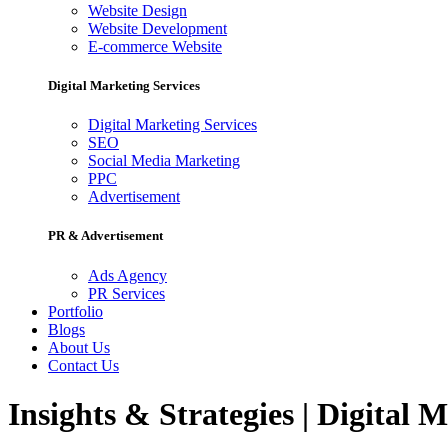
Website Design
Website Development
E-commerce Website
Digital Marketing Services
Digital Marketing Services
SEO
Social Media Marketing
PPC
Advertisement
PR & Advertisement
Ads Agency
PR Services
Portfolio
Blogs
About Us
Contact Us
Insights & Strategies | Digital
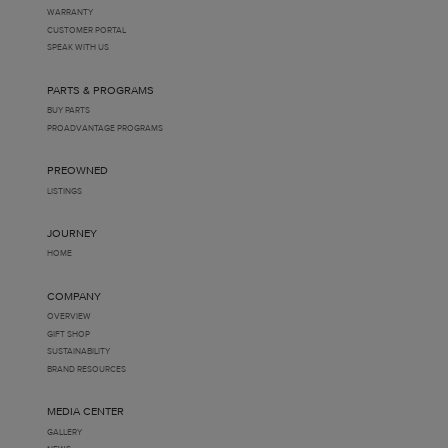
WARRANTY
CUSTOMER PORTAL
SPEAK WITH US
PARTS & PROGRAMS
BUY PARTS
PROADVANTAGE PROGRAMS
PREOWNED
LISTINGS
JOURNEY
HOME
COMPANY
OVERVIEW
GIFT SHOP
SUSTAINABILITY
BRAND RESOURCES
MEDIA CENTER
GALLERY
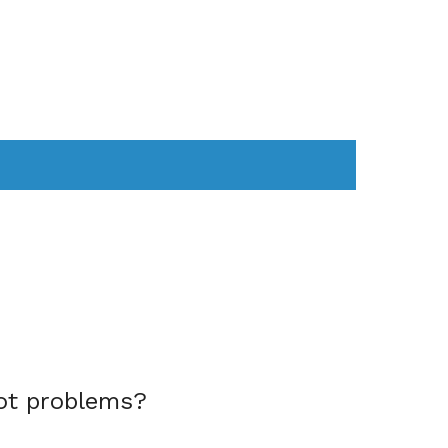
AS
COMPUTER
WEARABLES
ot problems?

────────

● **YOUR ASSIGNMENT**:
Leaving aside the pictures, copy the listing above exactly.

● **TASK ANSWER**:
Website Design
Website Development
E-commerce Website
Digital Marketing Services
Digital Marketing Services
SEO
Social Media Marketing
PPC
Advertisement
PR & Advertisement
Ads Agency
PR Services
Portfolio
Blogs
About Us
Contact Us
Insights & Strategies | Digital
WARRANTY
CUSTOMER PORTAL
SPEAK WITH US
PARTS & PROGRAMS
BUY PARTS
PROADVANTAGE PROGRAMS
PREOWNED
LISTINGS
JOURNEY
HOME
COMPANY
OVERVIEW
GIFT SHOP
SUSTAINABILITY
BRAND RESOURCES
MEDIA CENTER
GALLERY
AS
COMPUTER
WEARABLES
ot problems?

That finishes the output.